国谷裕子『キャスターという仕事』

曇。

立花隆さんが亡くなったそうである。わたしはそのことを全然知らなくて、老母から聞いて初めて知った。一般には「知の巨人」などと呼ばれ、その名称でいまの知識人・学者その他からは同時に半分バカにされていたというか、よく揶揄されていた方という印象である。著作リストを見ると、10冊くらいは読んでいるかな。特に学生のときによく読んだと覚えていて、『脳死』などはこれでネタを仕入れて、大学の森毅先生の雑談ゼミで無双したなつかしい思い出もある。あの頃は、自分の知的能力に自信をもち、知性を存分に使うのが楽しかった。謙虚であり傲慢でもあったろうが、いずれにせよ青春の特権を存分に行使したのだと思う。
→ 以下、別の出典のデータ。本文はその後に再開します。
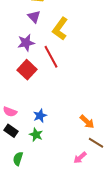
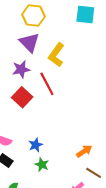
purple triangle: (34, 17) -> (29, 42), size x1.5
orange arrow: (87, 122) -> (84, 151), turned -77
green star: (36, 135) -> (42, 165), moved

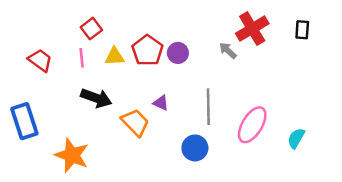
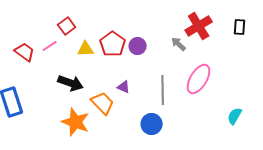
pink line: (82, 58) -> (50, 46), moved, turned 63
pink ellipse: (252, 125) -> (199, 79), moved
orange star: (72, 155) -> (76, 122), moved

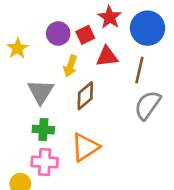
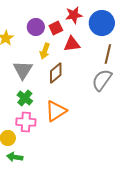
red star: (110, 17) -> (74, 15), turned 30
brown line: (139, 70) -> (108, 54), moved
green cross: (43, 130) -> (25, 98), turned 35

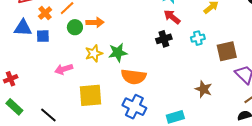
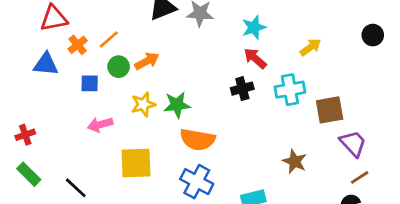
orange arrow: (95, 22) -> (147, 61), turned -30
blue square: (43, 36) -> (90, 83), moved
cyan cross: (198, 38) -> (290, 90), size x1.5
なんてことはどうでもよいが、まあそんなこんなだけだったら、ここに記すことはなかっただろう。わたしにとって立花隆さんといえば、『武満徹・音楽創造への旅』(2016)の著者としてだ。これは2020年の2月から6月にかけて、長い時間をかけて読んだ。武満さんへの膨大なインタビュー(武満さんは胸襟を開いている)を、綿密な取材で補完した大著である。その途中で武満さんが死んでしまい、それもあって完結まで長いこと放置されていたものだ。感想は過去の日記に書いたので繰り返さない。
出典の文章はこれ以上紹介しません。